The contemporary British version of our American granny is the physicist Stephen Hawking, whose imagined low quality of life based on his significant disability starkly contrasts with the value of his contribution as a brilliant scientist. Hawking is an exception, of course, to the usual way we consider the grannies of the world. Those who offered up Hawking has an example of a person whose plug might be pulled by a reformed healthcare system were surprised when Hawking claimed that the British healthcare system have provided him with the plugs he needed for a quality life through which he made his important contributions.

The late Harriet McBryde Johnson, who was a civil rights attorney and advocate for disability rights, made public a discussion about plug pulling with the Princeton ethicist Peter Singer, who has advocated euthanizing disabled newborns as a form of moral pragmatism when parents get a child they would prefer not to have. Johnson, who like Hawking lives with significant disabilities, put herself forward in the pages of the New York Times Magazine in 2003 to present the public with the story of how someone we imagine us having a very low quality of life in fact has a very high quality of life. In doing so, she offered us an opportunity to think through how we distribute resources and what a valuable life might be.

People like Stephen Hawking and Harriet McBryde Johnson–as well as our frail grannies, Katrina victims, and disabled German citizens under fascism– remind us that the conversation about who should and should not be in the world– to use Hannah Arendt’s phrase– is an urgent and confusing one today.

Today’s healthcare debate and it’s polarizing icons points to a less dramatic and often unnoticed contradiction between two opposing currents in American culture today. On the one hand is the endeavor to integrate people with disabilities into the public world by creating an accessible, barrier free material environment. On the other hand, is the medical mission to eliminate people with disabilities from the human community. What we might call the “integration initiative” arises from a rights-based understanding of disability and occurs through legislative and policy mandates such as the Americans with Disabilities Act of 1990 and 2009. In contrast, the “elimination initiative” arises from the idea that social improvement requires elimination of devalued human qualities and cons of people in the interest of reducing human suffering and increasing life quality and building a more desirable citizenry.

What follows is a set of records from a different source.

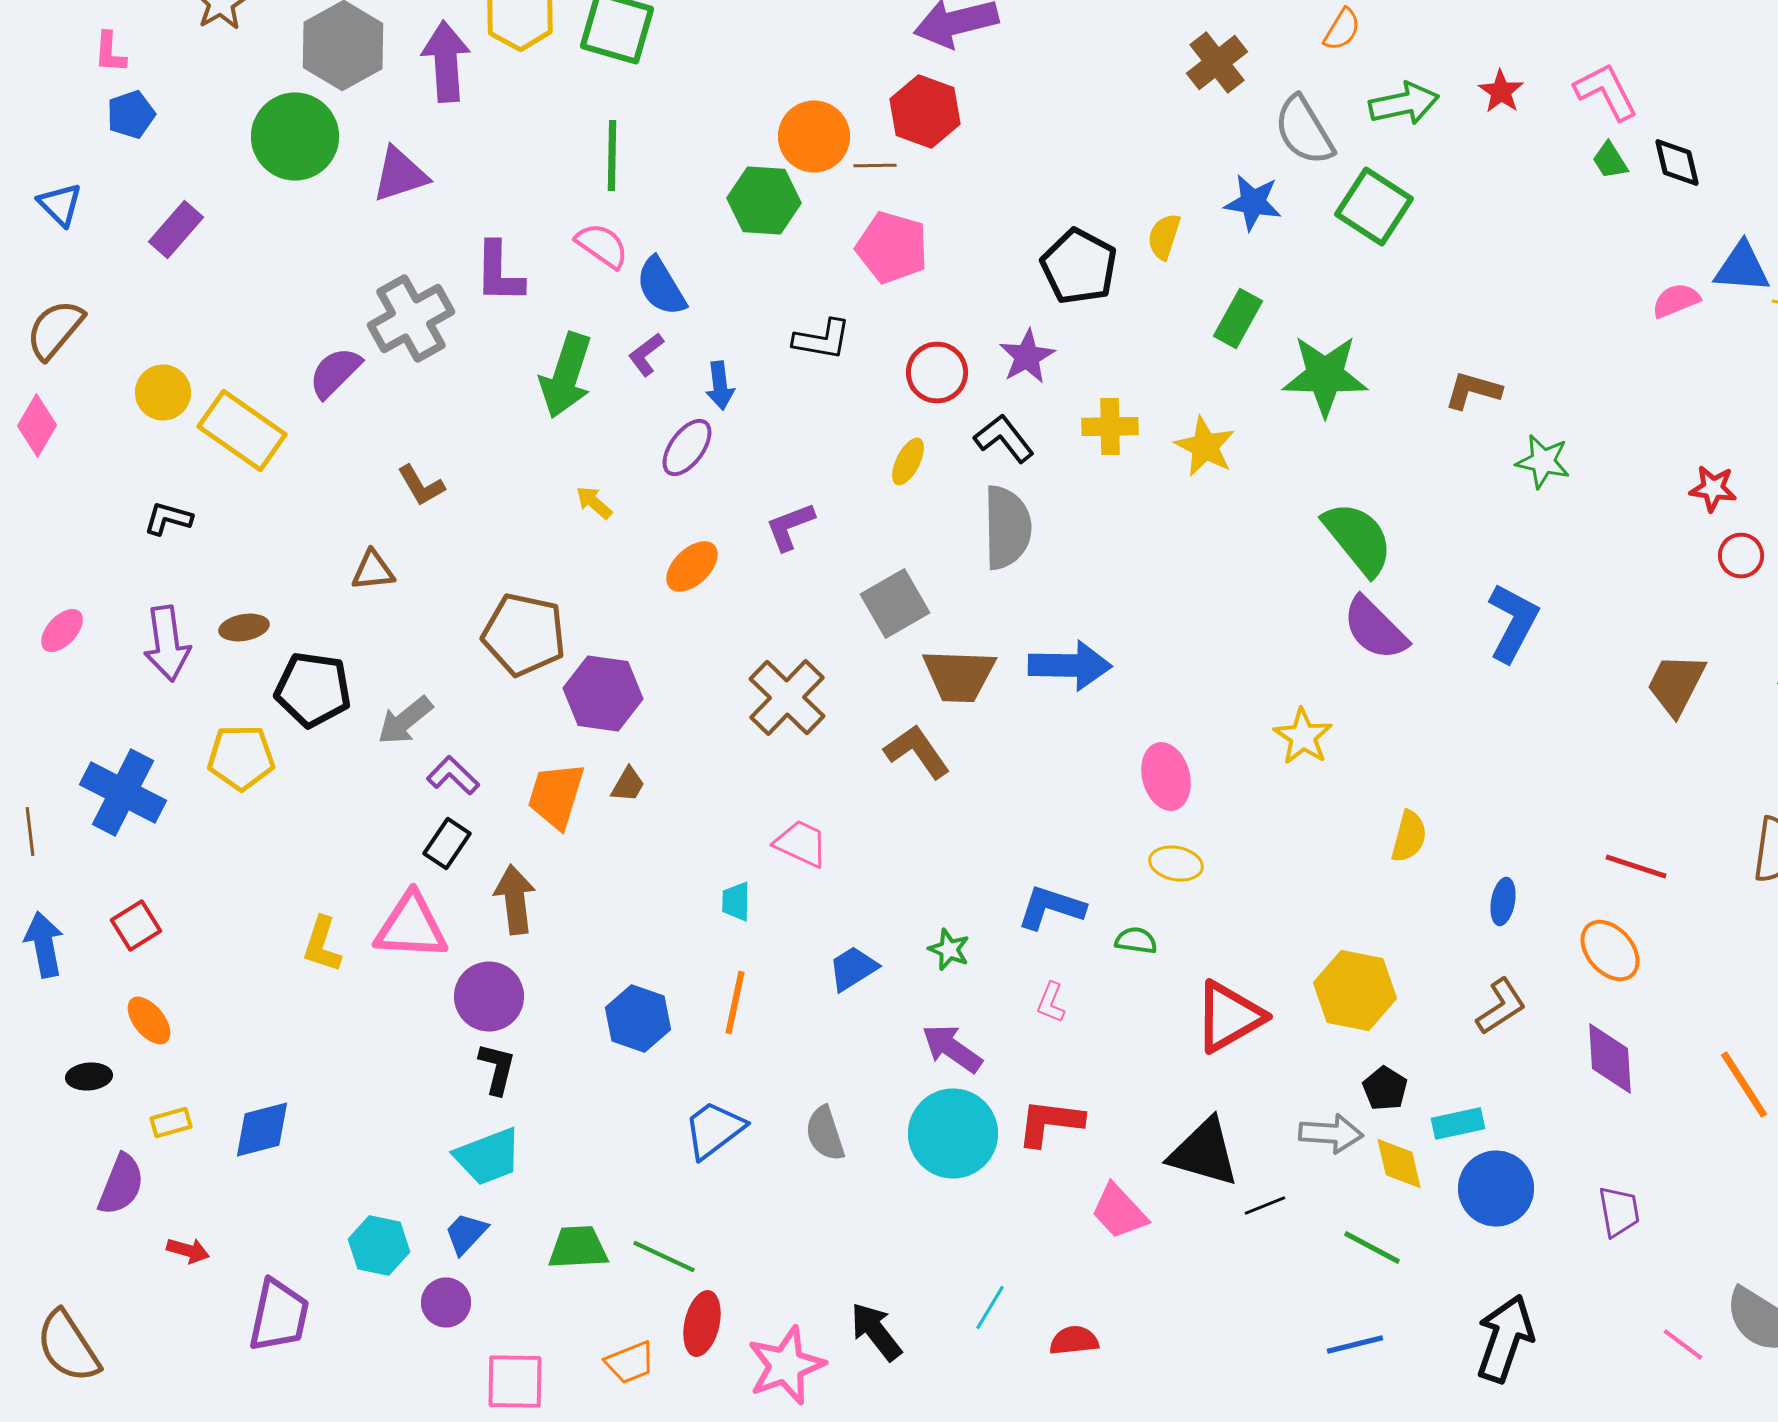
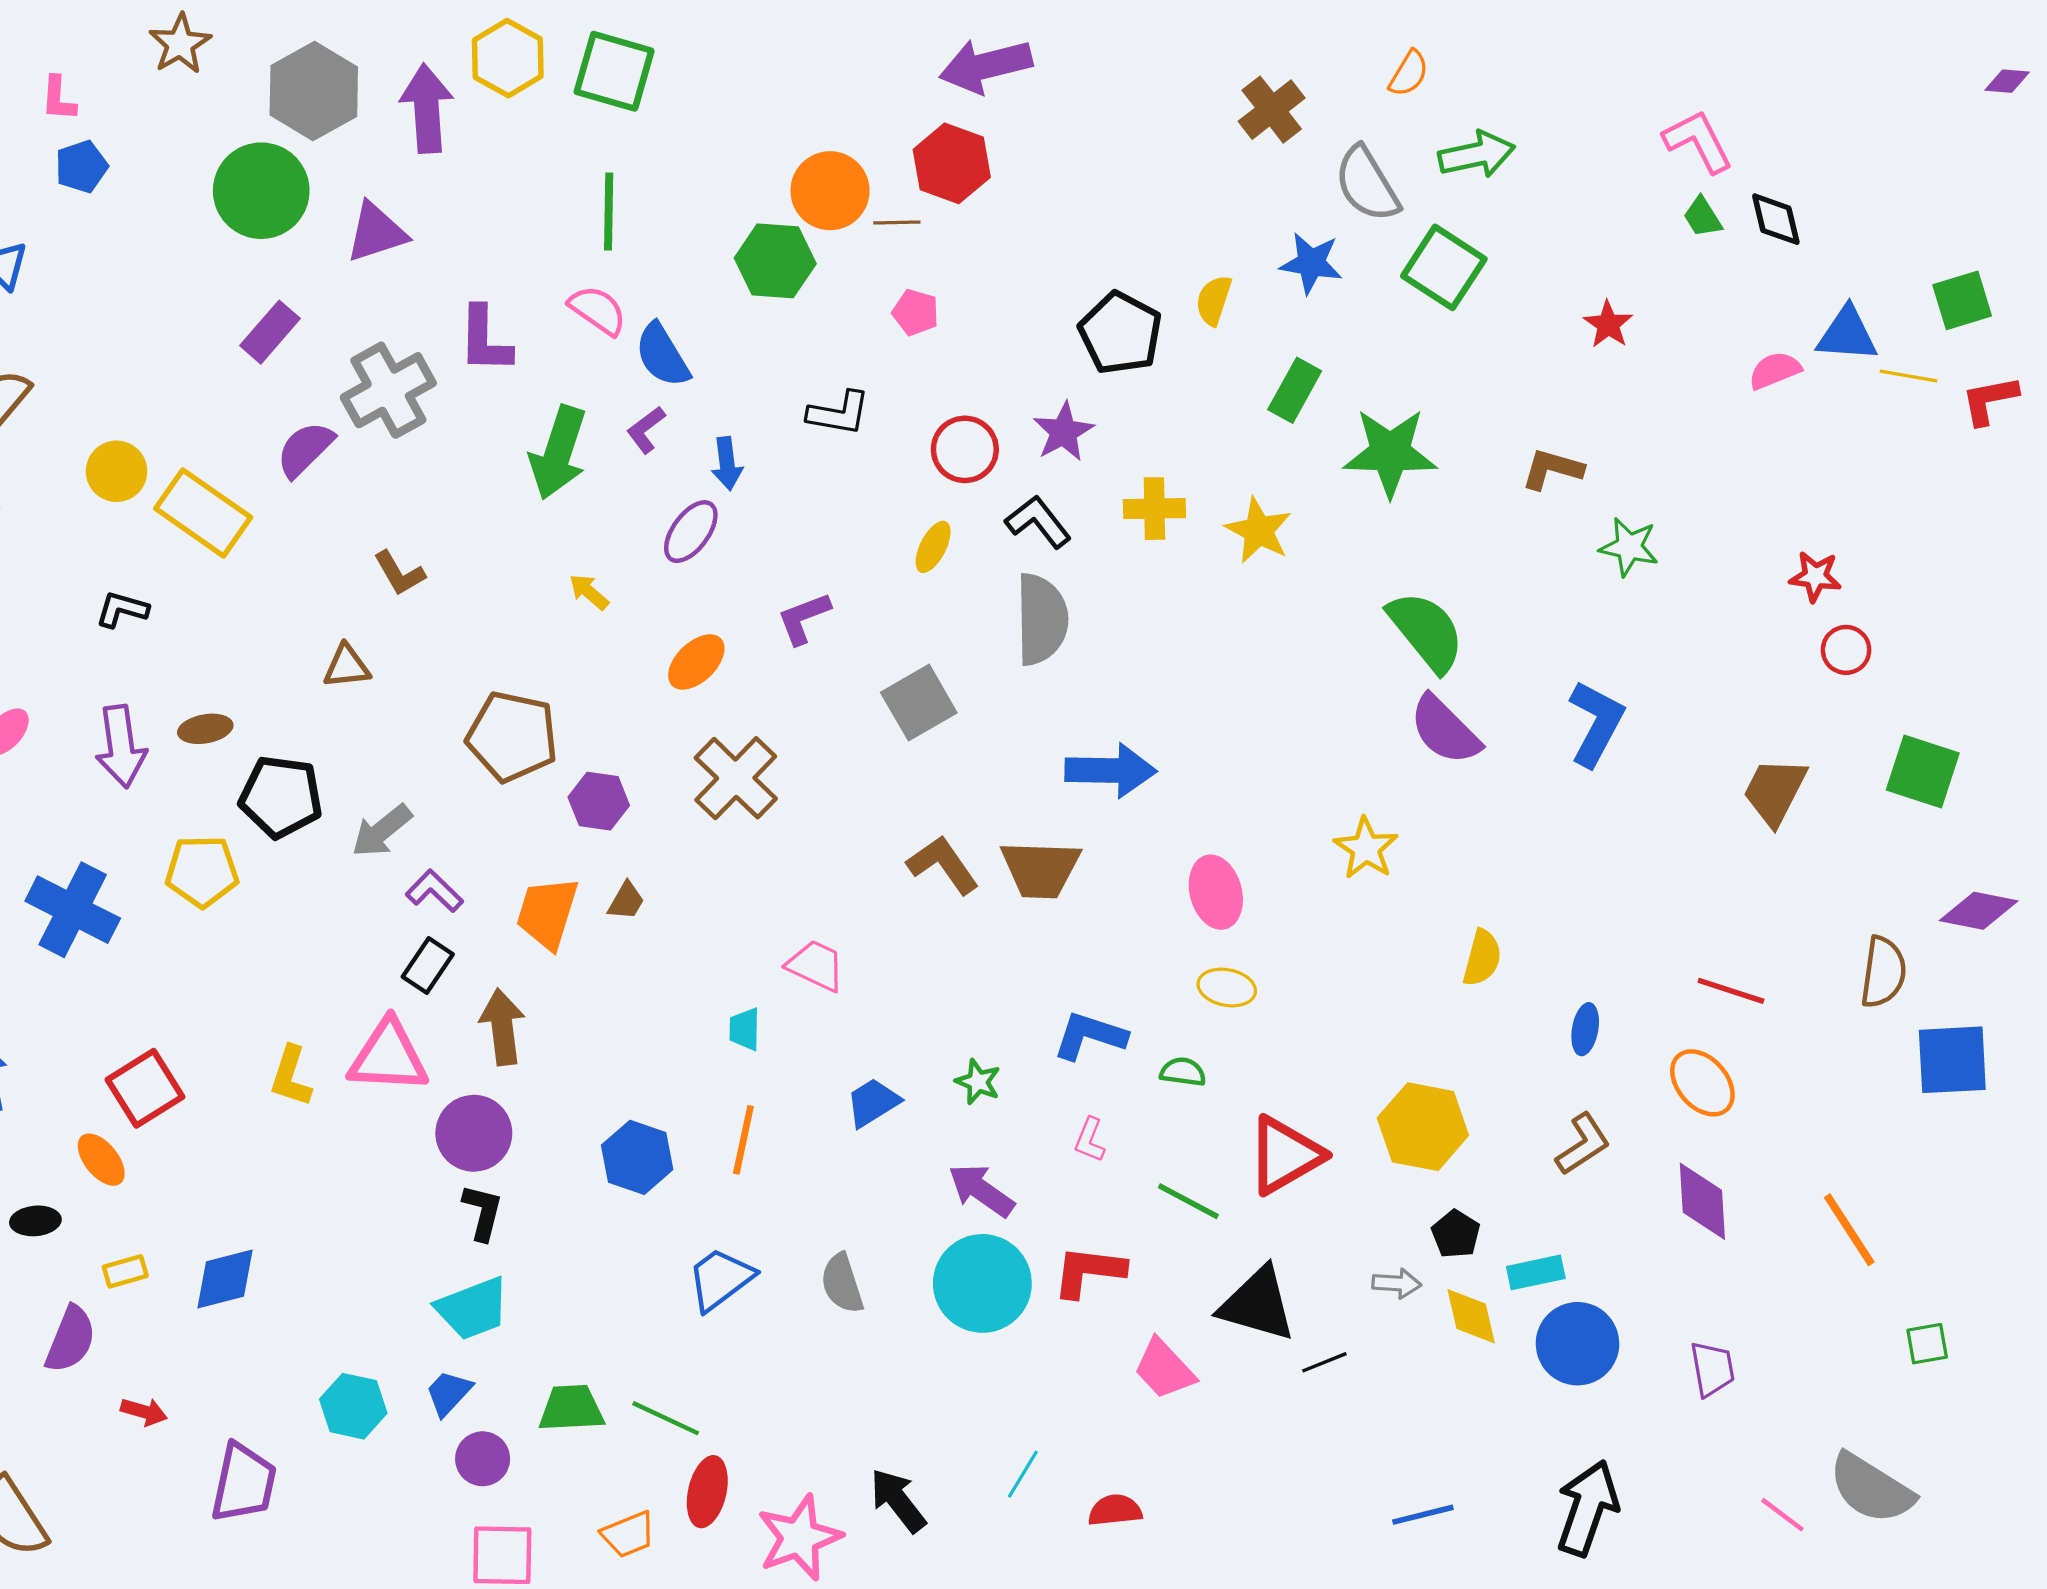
red star: (1501, 92) -> (1608, 324), moved
purple rectangle: (176, 230) -> (270, 332), moved
pink pentagon: (892, 248) -> (916, 312), size x0.6
brown trapezoid: (959, 676) -> (1040, 869), moved
purple hexagon: (603, 694) -> (599, 801), size x0.7
brown cross: (787, 698) -> (736, 778), moved
red square: (136, 926) -> (145, 1088), moved, size x1.4
gray arrow: (1331, 1134) -> (1397, 1283), size x0.7
green line: (1372, 1248) -> (1188, 1201), moved
purple circle: (446, 1302) -> (483, 1459), moved

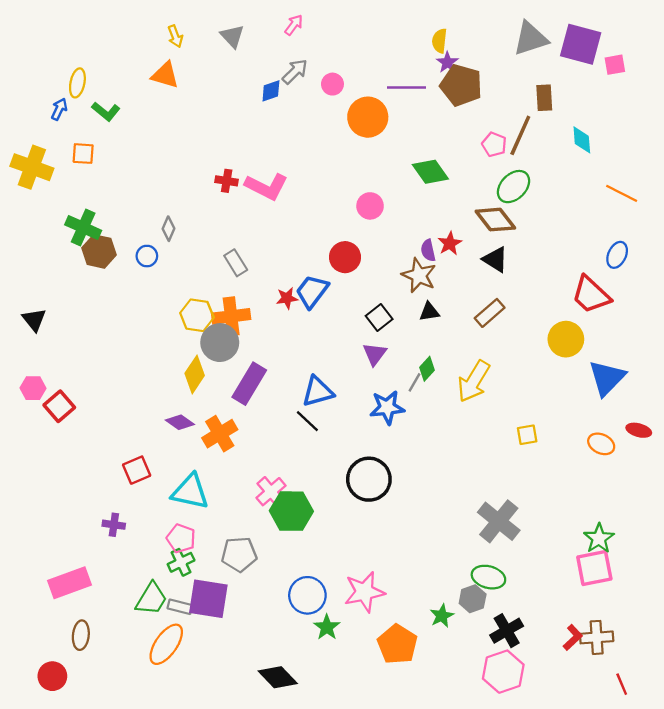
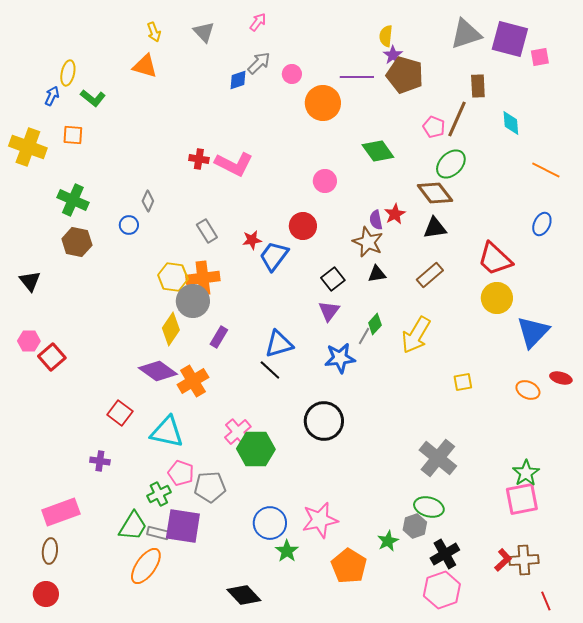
brown hexagon: (99, 251) -> (77, 242), moved
black triangle: (495, 259) -> (435, 228), turned -40
red trapezoid: (591, 295) -> (495, 259), moved
red star: (287, 298) -> (252, 240), moved
purple rectangle: (249, 384) -> (219, 337), size x0.6
purple diamond: (180, 422) -> (158, 371), size x1.5
red square: (137, 470) -> (120, 413), turned -30
pink pentagon: (181, 538) -> (181, 473), moved
brown ellipse: (81, 635) -> (50, 551), moved

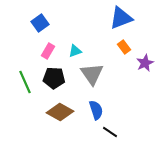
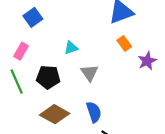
pink rectangle: (48, 51) -> (21, 51), moved
gray triangle: (92, 74) -> (89, 73), size x0.7

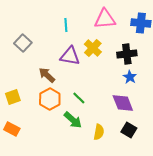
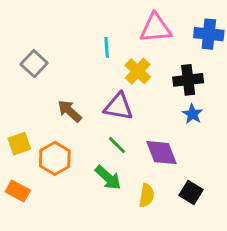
cyan line: (66, 25) -> (107, 47), moved
purple triangle: (70, 56) -> (118, 107), moved
orange hexagon: (50, 99) -> (55, 158), moved
purple diamond: (123, 103) -> (161, 153), moved

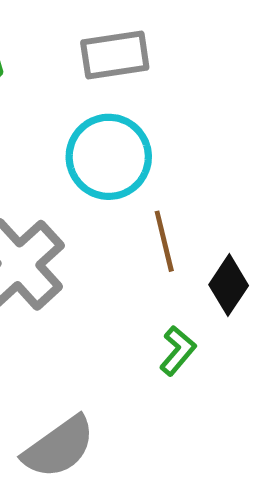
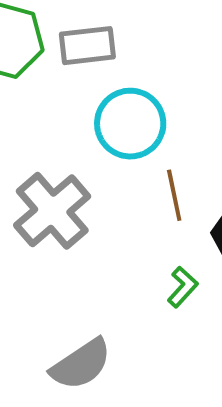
gray rectangle: (115, 55) -> (87, 46), moved

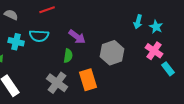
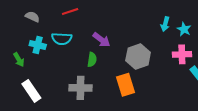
pink cross: (154, 51) -> (182, 54), turned -36
orange rectangle: (88, 80) -> (125, 85), moved
gray cross: (57, 83) -> (81, 88), turned -35

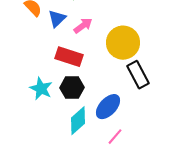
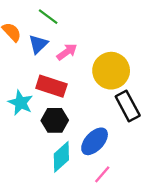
cyan star: (41, 89) -> (21, 103), moved

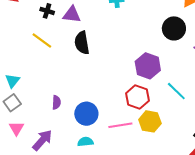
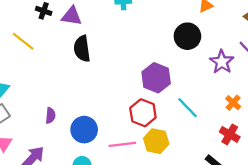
yellow line: (42, 41) -> (23, 41), moved

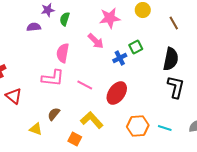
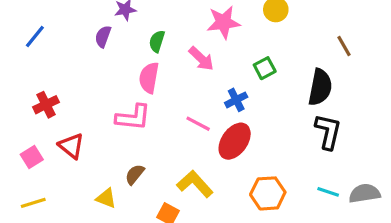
green semicircle: (65, 19) -> (157, 41), moved
brown line: (174, 23) -> (344, 46), moved
purple semicircle: (34, 27) -> (103, 37), turned -64
blue cross: (120, 58) -> (236, 100), moved
pink line: (85, 85) -> (198, 124), moved
cyan line: (165, 128) -> (328, 192), moved

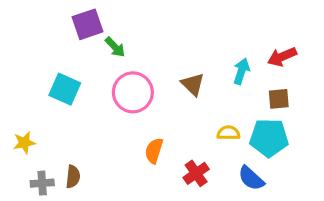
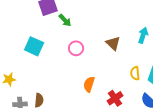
pink circle: (133, 92) -> (76, 48), size x0.6
yellow semicircle: (228, 133) -> (135, 73), turned -96

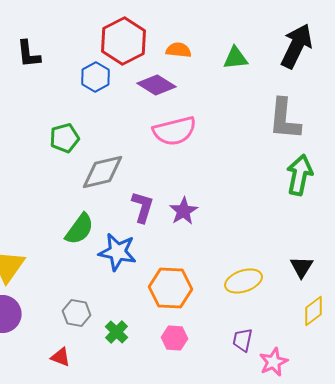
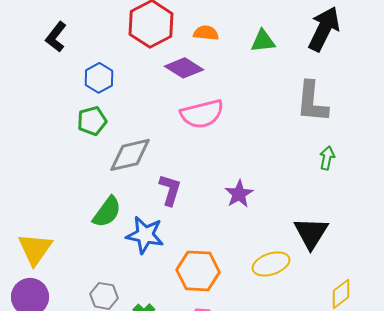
black L-shape: (29, 54) -> (56, 37), turned 44
blue hexagon: (96, 77) -> (99, 78), moved
green arrow: (300, 175) -> (327, 158), size x0.6
purple star: (184, 211) -> (239, 194), moved
black triangle: (302, 267) -> (311, 233), moved, size x1.5

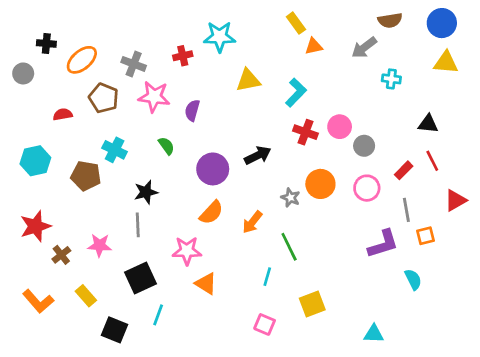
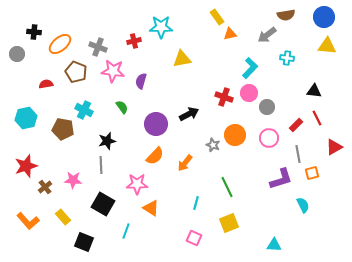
cyan L-shape: (296, 93) -> (250, 68), moved
green line: (289, 247) -> (227, 187), moved
black square: (140, 278) -> (103, 204), turned -35
cyan line: (158, 315) -> (126, 231), moved

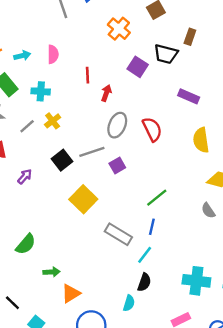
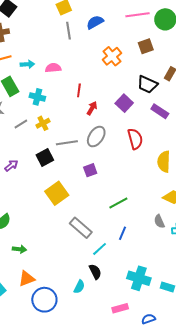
pink semicircle: (53, 54) -> (53, 68), turned -105
purple square: (138, 67) -> (124, 103), moved
purple rectangle: (189, 96) -> (160, 111), moved
red semicircle: (152, 129) -> (135, 139), moved
gray line: (92, 152) -> (67, 143), moved
blue line: (152, 227) -> (123, 233), moved
black semicircle: (144, 282) -> (95, 272), turned -56
orange triangle: (71, 293) -> (27, 279), moved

This contradiction in beliefs has filled the contemporary American public landscape with both fewer and more people with disabilities. For instance, wheelchair users now enter public spaces, transportation, employment, and commercial culture on a scale impossible before the legal mandates of the 1970s began to change the built environment. At the same time, medical technologies increasingly identify and eliminate through selective reproductive procedures potential wheelchair users born with traits such as spina bifida, which often requires wheelchair use for effective mobility. In another example, people with developmental and cognitive disabilities are now educated in integrated, mainstream educational settings which accommodate their educational needs rather than in segregated institutions. Simultaneously, medical technology routinely selects fetuses with Down syndrome or trisomy 21 in pregnancies to evaluate for termination.

The point is that not just what we do with granny’s plugs but how we imagine granny’s life reaches out beyond the nursing home room and into our shared world, affecting who we are and want to be as a human community.